Pero hay otra coincidencia, que, curiosamente, opera en ambos como una suerte de "carta robada", esa misma que afecta a toda la literatura autobiográfica desde que Rousseau, con sus Confesiones, levantara la veda de airear la intimidad de los intelectuales, esa clase profesional que tomó una insospechada importancia en el mundo contemporáneo. Paradójicamente, el naipe escondido en estas dos personalidades, tan de suyo diametralmente opuestas, aunque es constantemente verbalizado por ambos, nunca es relacionado con el hecho vacacional de haberse convertido en escritores. Me refiero a la condición de judío de Schnitzler, que era ya un inquietante problema en la década de 1880 en la mítica Viena fin de siècle, y la condición de reprimido homosexual de Cheever, respetable padre de familia y creyente religioso en el ecuador del siglo XX. Aunque, en la actualidad, la estigmatización de judíos y homosexuales haya perdido la perentoria vigencia de antaño, no está de más -sobre todo, por cuanto, ni siquiera los propios implicados parecen reparar en ello, como es el caso- recordar el aforismo de Gottfried Benn: "El arte es una ocupación de cincuenta personas, de las cuales treinta no son normales".

El que tan agudos analistas de la realidad no perciban que precisamente el rechazo inapelable de ésta es probablemente la razón de ser de su necesidad de inventarse un mundo personal, nos da la medida de cómo el género autobiográfico es útil para cualquiera menos para quien lo practica.
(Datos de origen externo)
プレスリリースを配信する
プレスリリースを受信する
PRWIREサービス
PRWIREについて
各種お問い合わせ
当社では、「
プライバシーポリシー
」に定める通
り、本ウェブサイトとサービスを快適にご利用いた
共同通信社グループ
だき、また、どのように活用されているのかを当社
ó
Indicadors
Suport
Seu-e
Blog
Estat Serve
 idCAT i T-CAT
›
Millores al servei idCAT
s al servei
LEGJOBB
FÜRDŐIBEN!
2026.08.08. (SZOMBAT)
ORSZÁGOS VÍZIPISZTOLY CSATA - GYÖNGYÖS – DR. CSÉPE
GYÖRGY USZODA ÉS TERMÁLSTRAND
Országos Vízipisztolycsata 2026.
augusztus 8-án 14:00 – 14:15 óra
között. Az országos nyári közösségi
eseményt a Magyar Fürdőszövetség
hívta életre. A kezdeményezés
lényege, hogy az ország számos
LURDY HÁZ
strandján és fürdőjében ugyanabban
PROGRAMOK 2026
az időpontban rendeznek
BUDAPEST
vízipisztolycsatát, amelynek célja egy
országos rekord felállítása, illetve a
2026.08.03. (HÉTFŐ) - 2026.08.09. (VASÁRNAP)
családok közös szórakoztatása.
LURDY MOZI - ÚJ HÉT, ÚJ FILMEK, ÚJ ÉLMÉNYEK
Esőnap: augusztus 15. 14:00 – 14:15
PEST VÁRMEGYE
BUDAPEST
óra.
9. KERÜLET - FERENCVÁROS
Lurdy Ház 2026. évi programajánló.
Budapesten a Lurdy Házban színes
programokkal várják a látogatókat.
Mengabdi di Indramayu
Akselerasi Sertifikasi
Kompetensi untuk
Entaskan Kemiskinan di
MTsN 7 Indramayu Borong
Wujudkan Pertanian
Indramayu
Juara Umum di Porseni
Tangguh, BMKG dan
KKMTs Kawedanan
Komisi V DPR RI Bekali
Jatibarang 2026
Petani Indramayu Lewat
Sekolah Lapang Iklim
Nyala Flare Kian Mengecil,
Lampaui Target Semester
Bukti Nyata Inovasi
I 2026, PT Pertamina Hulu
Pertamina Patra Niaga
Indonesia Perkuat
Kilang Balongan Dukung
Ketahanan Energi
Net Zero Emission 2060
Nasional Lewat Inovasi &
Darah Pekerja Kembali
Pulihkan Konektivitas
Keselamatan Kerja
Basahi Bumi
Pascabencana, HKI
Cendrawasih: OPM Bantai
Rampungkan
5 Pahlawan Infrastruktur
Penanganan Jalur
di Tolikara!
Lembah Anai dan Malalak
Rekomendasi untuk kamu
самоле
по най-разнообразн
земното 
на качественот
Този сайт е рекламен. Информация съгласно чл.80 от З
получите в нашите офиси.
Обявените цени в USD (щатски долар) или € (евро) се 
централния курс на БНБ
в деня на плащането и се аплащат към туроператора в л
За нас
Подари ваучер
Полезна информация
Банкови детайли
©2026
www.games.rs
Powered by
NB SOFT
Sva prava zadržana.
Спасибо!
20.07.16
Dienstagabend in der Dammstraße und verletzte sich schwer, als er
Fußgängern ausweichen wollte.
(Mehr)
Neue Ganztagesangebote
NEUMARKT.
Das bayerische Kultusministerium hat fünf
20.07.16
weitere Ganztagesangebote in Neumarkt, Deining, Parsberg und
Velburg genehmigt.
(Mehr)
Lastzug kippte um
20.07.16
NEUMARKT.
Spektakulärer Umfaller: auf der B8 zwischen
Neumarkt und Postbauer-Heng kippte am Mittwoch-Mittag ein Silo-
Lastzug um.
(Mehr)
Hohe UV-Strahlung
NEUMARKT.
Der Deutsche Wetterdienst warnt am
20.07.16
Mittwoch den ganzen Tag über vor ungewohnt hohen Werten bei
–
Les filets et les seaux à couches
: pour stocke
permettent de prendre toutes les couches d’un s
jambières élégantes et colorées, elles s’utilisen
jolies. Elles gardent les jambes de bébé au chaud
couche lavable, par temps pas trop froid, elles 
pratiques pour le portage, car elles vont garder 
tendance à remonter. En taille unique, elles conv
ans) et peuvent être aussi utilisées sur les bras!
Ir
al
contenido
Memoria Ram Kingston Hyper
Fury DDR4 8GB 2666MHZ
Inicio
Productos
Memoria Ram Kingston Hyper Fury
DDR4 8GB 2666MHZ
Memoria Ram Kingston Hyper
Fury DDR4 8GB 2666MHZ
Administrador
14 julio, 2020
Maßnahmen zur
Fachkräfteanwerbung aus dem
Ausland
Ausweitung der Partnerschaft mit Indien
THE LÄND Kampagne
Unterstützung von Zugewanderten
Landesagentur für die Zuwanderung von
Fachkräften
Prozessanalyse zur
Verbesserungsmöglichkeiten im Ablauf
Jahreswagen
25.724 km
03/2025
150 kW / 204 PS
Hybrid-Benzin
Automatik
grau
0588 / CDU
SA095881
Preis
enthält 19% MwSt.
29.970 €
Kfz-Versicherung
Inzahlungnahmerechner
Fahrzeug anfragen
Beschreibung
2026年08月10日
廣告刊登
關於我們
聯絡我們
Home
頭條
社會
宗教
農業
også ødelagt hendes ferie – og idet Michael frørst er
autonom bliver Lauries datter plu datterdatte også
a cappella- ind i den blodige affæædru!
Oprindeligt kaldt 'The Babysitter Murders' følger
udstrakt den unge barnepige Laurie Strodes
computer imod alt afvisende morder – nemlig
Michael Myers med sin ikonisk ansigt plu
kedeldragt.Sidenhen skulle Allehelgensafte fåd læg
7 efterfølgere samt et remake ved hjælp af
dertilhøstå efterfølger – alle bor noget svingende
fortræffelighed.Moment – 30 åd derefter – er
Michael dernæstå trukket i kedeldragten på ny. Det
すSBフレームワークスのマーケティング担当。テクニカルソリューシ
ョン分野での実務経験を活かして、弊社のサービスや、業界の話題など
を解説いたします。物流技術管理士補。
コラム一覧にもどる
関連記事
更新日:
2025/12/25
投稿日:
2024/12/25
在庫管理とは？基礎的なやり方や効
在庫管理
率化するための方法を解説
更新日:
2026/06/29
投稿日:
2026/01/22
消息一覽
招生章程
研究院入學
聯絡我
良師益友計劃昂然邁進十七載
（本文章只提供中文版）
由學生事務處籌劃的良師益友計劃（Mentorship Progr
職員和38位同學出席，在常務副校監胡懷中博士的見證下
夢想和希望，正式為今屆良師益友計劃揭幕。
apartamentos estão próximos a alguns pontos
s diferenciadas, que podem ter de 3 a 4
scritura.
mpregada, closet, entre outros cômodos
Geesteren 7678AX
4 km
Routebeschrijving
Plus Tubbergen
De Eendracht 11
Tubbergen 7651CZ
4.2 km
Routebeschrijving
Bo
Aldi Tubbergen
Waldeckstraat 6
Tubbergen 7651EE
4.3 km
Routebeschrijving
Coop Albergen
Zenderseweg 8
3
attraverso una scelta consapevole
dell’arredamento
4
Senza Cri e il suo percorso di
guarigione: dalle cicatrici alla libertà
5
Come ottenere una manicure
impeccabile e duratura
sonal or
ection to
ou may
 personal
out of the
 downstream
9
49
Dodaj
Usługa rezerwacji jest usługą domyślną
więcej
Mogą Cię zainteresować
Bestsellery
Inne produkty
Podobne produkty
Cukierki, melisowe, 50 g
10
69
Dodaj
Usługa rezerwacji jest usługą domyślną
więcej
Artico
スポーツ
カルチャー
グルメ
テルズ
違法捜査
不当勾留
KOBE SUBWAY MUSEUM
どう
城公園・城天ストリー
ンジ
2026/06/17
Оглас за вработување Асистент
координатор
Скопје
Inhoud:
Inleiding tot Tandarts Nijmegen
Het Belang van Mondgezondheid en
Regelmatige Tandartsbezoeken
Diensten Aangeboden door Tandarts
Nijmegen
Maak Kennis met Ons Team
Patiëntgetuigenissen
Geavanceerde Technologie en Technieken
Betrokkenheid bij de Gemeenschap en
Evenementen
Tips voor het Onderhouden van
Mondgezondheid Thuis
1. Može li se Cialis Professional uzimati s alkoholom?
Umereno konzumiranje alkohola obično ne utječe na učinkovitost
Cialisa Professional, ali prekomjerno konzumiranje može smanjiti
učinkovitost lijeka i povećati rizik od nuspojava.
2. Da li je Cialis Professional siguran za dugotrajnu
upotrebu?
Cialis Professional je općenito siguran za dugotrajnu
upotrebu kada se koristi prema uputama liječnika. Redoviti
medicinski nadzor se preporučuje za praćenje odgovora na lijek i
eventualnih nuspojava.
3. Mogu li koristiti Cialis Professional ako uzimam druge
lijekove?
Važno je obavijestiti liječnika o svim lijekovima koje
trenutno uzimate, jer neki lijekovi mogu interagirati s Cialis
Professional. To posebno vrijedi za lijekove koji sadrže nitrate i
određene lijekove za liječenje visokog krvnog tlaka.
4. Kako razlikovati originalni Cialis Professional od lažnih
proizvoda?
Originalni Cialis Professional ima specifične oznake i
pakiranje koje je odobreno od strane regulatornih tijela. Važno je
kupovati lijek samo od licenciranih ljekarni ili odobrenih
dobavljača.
En este sentido, la larga retahíla de conquistas femeninas que inventaría Schnitzler como avezado picaflor de este jardín vienés en el que le tocó vivir nos conmueve por su irrelevancia, lo mismo que la inacabable lista de culpas acumuladas por el puritano escritor americano, autoflagelado por ser sexualmente ambidextro, si bien reprimido en cualquier dirección, beber más de la cuenta y no triunfar con la debida celeridad. O sea: que sus confesiones nos emocionan por lo más impremeditado para sus autores. Sorpresa.